D3 Energy’s (ASX:D3E) helium story just got bigger. The harder part comes next

Darvesh Singh
6 Min Read

D3 Energy Limited (ASX:D3E) has given investors a bigger helium number to think about. The company’s latest South African update is not about a single well or a short-term price move. It is about scale.

On 7 May 2026, D3 announced independent certification of a maiden Contingent and Prospective Resource at ER386, an exploration permit in South Africa’s Free State Province. ER386 sits next to D3’s flagship ER315 permit and north of the company’s initial Production Right Application area. The company says the certification was completed by Sproule ERCE, an independent reserves and resources auditor.

That is the clean fact. The more interesting point is what it changes.

D3 is still an early-stage helium and natural gas story. It has not yet become a production story. But the ER386 update gives the company a larger resource base across the same geological system. For a junior energy name, that can matter. It gives investors more to assess than a single permit, while also raising the bar for funding, approvals and execution.

The new number for D3 Energy widens the Free State story

The headline figure is the 65% lift in D3’s combined 2C Recoverable Helium Resource across ER315, PR016 and ER386 to 35.6 BCF. The company also reported that total Prospective 2U Helium Resource increased 94% to 52.5 BCF, compared with the prior ER315 and PR016 standalone figures.

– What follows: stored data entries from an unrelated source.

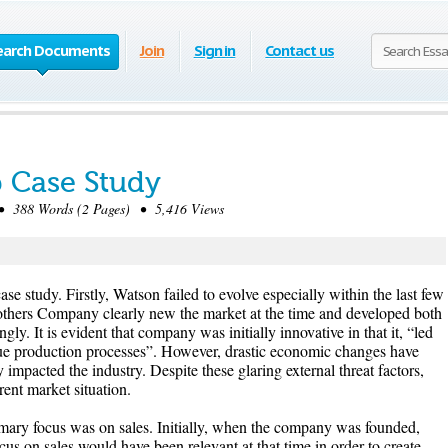
earch Documents
Join
Sign in
Contact us
 Case Study
 388 Words (2 Pages) • 5,416 Views
case study. Firstly, Watson failed to evolve especially within the last few
thers Company clearly new the market at the time and developed both
gly. It is evident that company was initially innovative in that it, “led
que production processes”. However, drastic economic changes have
 impacted the industry. Despite these glaring external threat factors,
rent market situation.
mary focus was on sales. Initially, when the company was founded,
us on sales would have been relevant at that time in order to create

Those are large numbers for a company with a market capitalisation that has recently sat around the A$50 million mark. Market Index listed D3E at A$0.33 on 19 June 2026, with a market capitalisation of A$49.86 million and a 52-week range of A$0.110 to A$0.600.

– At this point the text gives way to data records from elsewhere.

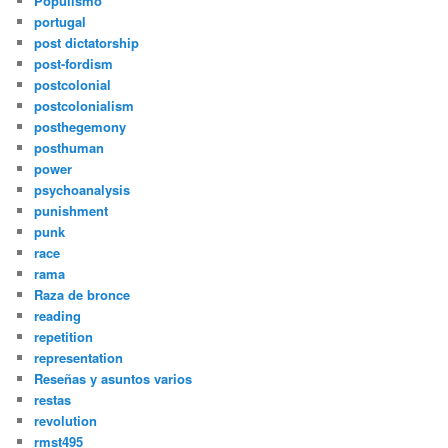
Populismo
portugal
post dictatorship
post-fordism
postcolonial
postcolonialism
posthegemony
posthuman
power
psychoanalysis
punishment
punk
race
rama
Raza de bronce
reading
repetition
representation
Reseñas y asuntos varios
restas
revolution
rmst495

The appeal is easy to understand. Helium is a specialist gas used in high-value industries, and D3 is trying to build a position in a province where it has reported independently verified helium concentrations of up to 8% at ER315.

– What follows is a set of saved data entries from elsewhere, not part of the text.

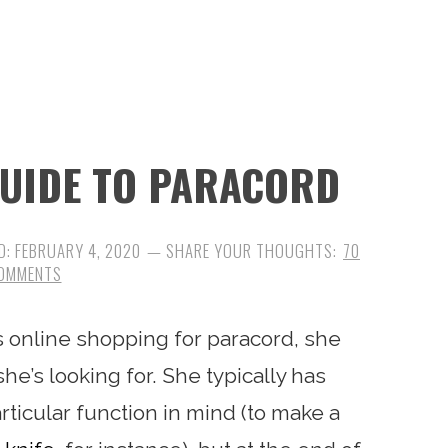
GUIDE TO PARACORD
D:
FEBRUARY 4, 2020
70
OMMENTS
s online shopping for paracord, she
she’s looking for. She typically has
ticular function in mind (to make a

The awkward part is just as clear. Bigger resources do not automatically become commercial production.

ER386 is a scale signal, not a finish line

ER386 matters because it is contiguous with ER315 and sits within the same Free State helium province. D3 Energy says ER386 covers an area equivalent to 59% of the combined ER315 and PR016 position and forms part of its broader 479,409-acre Free State land holding. The company holds a 100% working interest in ER386.

That makes the update more than a random acreage add-on. It supports the idea that D3 Energy is working across a connected system rather than chasing isolated pockets of gas.

Still, the language matters. Contingent and Prospective Resources sit on the pathway toward development, not at the end of it. Prospective Resources carry discovery and development risk. D3’s own announcement notes that further exploration, appraisal and evaluation are required before potentially recoverable hydrocarbons and helium can be confirmed at commercial scale.

That line is not a footnote. It is the whole debate.

The attraction is scarcity. The test is conversion

The supportive read is that D3 Energy now has a broader resource platform in a market where helium supply is strategically important. The company also points to South Africa’s energy scarcity and local methane demand as part of the commercial backdrop. Its website describes D3 as focused on natural gas and helium projects in South Africa, with certified 2C Contingent Methane and Helium Resource figures of 475 BCF and 22.4 BCF respectively before the ER386 uplift.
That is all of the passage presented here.